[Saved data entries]

┄┄┄┄┄┄┄┄┄┄

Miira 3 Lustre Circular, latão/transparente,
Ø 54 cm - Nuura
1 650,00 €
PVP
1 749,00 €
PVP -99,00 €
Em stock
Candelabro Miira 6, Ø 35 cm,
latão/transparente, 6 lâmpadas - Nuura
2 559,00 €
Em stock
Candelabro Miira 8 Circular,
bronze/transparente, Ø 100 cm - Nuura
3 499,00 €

┄┄┄┄┄┄┄┄┄┄

__What to produce__: Each line of the data that holds "transparente" should be reported.

__Written response__:
Miira 3 Lustre Circular, latão/transparente,
latão/transparente, 6 lâmpadas - Nuura
bronze/transparente, Ø 100 cm - Nuura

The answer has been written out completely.